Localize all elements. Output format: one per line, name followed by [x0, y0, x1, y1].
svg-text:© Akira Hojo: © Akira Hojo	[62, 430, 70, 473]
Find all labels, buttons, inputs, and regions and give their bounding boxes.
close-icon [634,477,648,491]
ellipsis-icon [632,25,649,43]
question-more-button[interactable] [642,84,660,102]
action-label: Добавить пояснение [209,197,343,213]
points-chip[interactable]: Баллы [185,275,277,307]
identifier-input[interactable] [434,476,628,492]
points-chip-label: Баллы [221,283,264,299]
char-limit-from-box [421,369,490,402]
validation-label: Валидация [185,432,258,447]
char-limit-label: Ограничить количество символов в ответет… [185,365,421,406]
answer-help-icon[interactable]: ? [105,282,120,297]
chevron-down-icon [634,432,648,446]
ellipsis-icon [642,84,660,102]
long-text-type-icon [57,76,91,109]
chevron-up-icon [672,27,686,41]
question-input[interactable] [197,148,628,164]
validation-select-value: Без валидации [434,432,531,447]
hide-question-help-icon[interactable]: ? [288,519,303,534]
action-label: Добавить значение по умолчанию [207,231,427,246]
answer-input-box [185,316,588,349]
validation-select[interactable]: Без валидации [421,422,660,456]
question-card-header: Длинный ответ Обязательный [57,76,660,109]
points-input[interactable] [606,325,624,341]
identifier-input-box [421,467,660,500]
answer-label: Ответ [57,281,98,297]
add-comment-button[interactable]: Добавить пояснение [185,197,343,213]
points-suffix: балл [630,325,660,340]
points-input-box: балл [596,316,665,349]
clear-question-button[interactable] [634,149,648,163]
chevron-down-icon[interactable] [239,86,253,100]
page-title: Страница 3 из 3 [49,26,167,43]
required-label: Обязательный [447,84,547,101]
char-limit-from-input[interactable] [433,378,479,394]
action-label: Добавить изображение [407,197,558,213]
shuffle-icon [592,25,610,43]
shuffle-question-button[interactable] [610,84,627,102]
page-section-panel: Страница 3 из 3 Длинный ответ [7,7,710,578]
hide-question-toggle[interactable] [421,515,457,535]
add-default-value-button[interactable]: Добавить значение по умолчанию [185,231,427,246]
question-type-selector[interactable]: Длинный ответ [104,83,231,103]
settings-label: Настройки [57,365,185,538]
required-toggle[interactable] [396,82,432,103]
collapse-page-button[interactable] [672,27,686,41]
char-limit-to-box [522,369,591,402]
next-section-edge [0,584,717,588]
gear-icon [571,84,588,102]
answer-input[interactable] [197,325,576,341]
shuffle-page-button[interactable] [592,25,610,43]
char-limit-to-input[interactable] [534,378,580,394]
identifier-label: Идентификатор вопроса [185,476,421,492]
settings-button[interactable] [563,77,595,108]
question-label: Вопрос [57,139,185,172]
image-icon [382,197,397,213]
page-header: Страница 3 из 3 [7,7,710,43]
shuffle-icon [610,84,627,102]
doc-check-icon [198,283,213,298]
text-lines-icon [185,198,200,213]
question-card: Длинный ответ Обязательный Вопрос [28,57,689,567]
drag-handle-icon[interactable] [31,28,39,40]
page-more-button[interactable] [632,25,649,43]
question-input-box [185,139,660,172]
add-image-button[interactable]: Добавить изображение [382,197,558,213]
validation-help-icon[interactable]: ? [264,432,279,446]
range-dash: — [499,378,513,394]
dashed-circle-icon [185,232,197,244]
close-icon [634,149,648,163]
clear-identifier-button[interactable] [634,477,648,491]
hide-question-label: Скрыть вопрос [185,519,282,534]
---
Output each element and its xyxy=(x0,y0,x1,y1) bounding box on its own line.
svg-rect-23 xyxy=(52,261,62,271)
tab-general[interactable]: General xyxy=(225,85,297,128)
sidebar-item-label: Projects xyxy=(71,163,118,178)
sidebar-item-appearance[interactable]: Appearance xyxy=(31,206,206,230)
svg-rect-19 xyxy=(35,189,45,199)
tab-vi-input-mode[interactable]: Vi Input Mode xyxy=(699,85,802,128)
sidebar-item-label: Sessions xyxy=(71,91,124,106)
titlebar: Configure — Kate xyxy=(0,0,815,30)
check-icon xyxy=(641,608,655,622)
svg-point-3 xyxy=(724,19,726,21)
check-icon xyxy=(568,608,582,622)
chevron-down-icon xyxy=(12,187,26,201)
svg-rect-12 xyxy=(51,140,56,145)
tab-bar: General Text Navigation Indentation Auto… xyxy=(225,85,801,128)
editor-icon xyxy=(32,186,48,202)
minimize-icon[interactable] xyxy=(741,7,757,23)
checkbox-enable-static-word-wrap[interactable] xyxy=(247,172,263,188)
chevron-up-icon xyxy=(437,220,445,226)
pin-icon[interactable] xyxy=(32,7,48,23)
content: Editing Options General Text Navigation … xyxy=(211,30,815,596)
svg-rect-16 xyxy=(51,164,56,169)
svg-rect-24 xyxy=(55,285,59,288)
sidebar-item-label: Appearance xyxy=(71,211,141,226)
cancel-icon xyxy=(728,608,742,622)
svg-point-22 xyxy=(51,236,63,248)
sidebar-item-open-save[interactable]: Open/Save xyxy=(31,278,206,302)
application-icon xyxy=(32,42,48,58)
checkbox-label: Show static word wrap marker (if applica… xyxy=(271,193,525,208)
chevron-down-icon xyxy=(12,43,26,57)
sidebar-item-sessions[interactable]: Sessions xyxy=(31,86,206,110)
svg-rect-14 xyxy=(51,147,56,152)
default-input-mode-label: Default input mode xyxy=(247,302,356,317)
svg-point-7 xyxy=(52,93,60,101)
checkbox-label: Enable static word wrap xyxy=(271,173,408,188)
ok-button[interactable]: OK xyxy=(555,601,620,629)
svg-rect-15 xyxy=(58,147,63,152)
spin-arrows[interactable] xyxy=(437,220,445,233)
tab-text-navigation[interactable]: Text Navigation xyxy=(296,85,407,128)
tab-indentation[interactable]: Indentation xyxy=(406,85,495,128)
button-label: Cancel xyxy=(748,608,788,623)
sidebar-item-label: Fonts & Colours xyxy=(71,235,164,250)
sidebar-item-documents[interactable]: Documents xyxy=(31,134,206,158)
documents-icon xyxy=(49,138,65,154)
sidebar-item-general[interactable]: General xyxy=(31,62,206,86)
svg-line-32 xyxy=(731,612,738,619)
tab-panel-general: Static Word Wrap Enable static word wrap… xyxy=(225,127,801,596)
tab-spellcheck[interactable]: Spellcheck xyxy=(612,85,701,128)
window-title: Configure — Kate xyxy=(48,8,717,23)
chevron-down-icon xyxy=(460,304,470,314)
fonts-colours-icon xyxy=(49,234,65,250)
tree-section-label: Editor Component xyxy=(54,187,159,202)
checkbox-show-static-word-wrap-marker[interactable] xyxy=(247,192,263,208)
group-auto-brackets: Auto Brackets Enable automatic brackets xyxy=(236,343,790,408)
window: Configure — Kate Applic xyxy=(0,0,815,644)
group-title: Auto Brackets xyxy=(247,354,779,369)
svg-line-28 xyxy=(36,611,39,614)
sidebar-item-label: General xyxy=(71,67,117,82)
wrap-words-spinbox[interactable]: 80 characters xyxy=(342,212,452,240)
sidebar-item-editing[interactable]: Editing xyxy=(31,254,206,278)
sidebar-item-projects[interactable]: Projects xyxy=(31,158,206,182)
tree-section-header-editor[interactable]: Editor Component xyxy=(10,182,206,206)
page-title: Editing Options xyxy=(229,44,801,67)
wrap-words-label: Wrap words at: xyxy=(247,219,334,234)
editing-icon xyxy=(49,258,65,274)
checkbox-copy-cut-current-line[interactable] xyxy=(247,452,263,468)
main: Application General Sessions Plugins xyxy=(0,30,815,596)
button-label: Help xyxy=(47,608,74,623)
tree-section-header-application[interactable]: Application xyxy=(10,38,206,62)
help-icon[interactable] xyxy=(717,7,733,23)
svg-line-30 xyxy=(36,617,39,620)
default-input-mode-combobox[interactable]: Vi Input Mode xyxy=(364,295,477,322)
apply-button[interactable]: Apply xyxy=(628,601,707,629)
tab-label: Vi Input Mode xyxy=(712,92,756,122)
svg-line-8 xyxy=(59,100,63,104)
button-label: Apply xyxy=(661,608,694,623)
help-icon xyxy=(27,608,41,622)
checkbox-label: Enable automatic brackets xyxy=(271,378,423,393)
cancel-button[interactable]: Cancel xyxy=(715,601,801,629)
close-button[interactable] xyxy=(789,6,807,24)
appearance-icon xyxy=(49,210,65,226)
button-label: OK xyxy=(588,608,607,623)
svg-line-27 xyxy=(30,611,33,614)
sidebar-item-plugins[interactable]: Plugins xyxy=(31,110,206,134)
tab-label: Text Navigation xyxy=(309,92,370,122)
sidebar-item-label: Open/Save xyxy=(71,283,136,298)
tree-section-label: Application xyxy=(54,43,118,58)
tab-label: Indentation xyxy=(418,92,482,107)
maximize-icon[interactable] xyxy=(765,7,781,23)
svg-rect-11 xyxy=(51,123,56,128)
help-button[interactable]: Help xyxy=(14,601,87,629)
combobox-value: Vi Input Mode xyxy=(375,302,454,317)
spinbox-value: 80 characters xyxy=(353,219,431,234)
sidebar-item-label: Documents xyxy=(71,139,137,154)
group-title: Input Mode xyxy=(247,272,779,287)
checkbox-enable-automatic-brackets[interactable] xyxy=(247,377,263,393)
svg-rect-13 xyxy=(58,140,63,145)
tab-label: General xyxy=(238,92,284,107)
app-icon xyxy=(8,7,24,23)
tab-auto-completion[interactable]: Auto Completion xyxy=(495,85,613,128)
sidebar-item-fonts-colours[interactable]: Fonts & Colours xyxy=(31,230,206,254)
...
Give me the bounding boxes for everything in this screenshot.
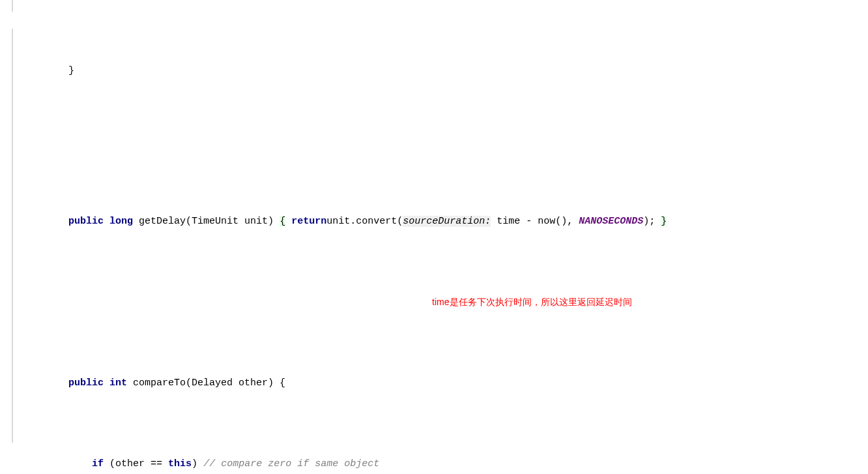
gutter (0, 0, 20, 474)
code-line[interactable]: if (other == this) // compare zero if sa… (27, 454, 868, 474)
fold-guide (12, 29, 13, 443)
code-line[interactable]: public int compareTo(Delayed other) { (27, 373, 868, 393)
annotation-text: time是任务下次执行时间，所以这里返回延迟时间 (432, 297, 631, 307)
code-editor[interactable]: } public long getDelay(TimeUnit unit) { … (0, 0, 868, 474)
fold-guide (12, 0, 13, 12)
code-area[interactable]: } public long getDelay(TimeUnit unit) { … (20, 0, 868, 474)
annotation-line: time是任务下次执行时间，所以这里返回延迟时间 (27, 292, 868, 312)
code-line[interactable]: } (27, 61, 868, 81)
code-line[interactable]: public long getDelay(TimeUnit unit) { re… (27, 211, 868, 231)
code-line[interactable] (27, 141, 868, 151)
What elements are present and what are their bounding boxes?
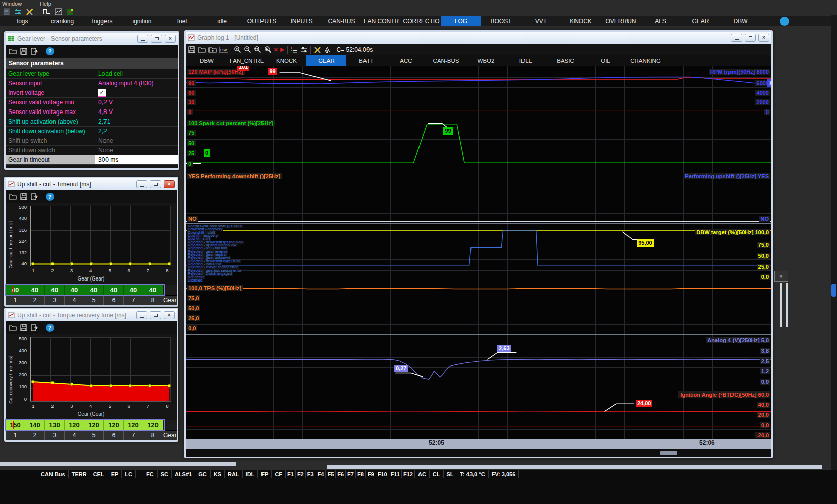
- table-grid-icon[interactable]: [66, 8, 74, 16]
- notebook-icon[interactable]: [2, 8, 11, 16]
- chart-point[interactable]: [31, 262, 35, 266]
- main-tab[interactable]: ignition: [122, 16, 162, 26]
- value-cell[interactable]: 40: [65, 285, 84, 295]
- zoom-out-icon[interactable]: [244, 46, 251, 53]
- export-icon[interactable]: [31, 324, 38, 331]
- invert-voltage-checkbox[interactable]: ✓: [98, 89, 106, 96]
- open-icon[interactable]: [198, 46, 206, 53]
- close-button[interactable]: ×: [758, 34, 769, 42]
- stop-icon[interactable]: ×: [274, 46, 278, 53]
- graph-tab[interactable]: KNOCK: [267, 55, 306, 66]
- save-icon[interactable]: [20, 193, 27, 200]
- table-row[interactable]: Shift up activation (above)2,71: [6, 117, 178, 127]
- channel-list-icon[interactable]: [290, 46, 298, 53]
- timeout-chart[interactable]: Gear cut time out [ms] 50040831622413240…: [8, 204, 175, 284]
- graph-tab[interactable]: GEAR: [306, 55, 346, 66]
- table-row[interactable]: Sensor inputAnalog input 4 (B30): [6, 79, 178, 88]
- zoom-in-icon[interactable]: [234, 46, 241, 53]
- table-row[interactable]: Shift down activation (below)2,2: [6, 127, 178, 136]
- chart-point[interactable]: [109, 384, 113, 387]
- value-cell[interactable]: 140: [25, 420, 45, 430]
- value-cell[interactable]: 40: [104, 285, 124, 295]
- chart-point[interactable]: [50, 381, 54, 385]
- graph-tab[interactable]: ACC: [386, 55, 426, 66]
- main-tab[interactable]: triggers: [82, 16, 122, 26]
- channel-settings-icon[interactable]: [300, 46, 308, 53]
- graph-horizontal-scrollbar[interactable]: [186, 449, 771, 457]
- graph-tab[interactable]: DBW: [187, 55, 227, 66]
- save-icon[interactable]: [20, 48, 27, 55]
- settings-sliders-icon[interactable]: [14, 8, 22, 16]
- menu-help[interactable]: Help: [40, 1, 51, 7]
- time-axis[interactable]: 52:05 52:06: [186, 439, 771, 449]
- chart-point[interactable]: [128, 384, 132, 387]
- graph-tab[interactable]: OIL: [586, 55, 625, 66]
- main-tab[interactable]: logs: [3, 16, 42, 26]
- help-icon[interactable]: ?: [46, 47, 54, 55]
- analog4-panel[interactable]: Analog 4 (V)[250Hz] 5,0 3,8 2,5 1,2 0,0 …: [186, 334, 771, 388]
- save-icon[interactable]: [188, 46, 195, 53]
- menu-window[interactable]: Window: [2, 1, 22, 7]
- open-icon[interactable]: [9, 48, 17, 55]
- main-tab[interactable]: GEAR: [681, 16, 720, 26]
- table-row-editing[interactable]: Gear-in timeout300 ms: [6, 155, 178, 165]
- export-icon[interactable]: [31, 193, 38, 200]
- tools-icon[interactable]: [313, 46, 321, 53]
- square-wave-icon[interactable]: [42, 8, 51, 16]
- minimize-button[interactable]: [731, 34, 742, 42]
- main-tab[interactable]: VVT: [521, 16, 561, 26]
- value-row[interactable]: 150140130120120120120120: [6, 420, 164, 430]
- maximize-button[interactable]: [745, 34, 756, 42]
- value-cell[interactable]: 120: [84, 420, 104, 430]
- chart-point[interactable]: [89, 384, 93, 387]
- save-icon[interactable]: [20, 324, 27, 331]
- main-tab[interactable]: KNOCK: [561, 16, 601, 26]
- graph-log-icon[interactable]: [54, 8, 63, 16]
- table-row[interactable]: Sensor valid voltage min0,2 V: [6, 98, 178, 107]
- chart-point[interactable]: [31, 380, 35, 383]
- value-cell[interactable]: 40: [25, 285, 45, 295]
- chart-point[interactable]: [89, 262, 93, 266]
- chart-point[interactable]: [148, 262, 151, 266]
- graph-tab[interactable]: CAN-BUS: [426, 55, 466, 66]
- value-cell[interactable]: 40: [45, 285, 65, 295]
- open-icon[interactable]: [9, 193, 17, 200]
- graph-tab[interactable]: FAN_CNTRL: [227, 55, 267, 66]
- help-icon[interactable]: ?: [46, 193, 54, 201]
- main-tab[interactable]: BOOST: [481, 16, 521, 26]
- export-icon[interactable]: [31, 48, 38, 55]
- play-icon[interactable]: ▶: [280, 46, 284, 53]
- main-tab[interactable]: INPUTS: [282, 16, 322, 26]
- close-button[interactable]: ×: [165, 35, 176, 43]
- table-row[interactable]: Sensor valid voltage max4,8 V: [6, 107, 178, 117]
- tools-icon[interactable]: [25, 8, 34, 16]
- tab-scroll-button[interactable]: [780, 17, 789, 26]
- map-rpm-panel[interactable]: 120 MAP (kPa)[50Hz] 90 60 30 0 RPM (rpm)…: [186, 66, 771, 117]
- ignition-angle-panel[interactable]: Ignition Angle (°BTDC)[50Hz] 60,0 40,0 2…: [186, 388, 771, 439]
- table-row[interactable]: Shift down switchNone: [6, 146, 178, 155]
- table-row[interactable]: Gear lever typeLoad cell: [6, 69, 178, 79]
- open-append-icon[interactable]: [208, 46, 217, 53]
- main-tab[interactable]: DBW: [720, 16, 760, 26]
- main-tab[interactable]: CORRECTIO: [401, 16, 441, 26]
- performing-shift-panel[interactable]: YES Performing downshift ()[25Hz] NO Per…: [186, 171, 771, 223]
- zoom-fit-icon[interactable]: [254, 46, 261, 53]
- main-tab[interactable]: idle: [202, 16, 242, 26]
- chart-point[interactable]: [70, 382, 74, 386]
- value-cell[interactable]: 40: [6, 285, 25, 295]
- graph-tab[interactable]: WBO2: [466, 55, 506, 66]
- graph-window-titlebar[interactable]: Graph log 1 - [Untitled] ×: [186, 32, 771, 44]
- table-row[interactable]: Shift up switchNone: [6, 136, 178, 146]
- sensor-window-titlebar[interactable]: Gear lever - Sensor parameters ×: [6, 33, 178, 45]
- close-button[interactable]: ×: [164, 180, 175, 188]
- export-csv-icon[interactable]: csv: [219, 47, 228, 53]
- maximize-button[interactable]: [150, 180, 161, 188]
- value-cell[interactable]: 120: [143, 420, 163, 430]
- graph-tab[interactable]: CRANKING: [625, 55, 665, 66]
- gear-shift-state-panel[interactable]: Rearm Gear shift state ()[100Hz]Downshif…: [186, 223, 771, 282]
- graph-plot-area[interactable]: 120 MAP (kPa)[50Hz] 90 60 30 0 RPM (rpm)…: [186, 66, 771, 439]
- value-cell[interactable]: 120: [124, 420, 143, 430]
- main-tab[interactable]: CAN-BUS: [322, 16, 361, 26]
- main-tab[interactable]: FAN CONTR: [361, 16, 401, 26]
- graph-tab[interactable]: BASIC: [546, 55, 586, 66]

### TASK GOAL
Search the listing for the string "export". Copy each line where it turns up.

### ANSWER TO THIS PROBLEM
- export-icon[interactable]: [31, 324, 38, 331]
- export-icon[interactable]: [31, 193, 38, 200]
- export-icon[interactable]: [31, 48, 38, 55]
- export-csv-icon[interactable]: csv: [219, 47, 228, 53]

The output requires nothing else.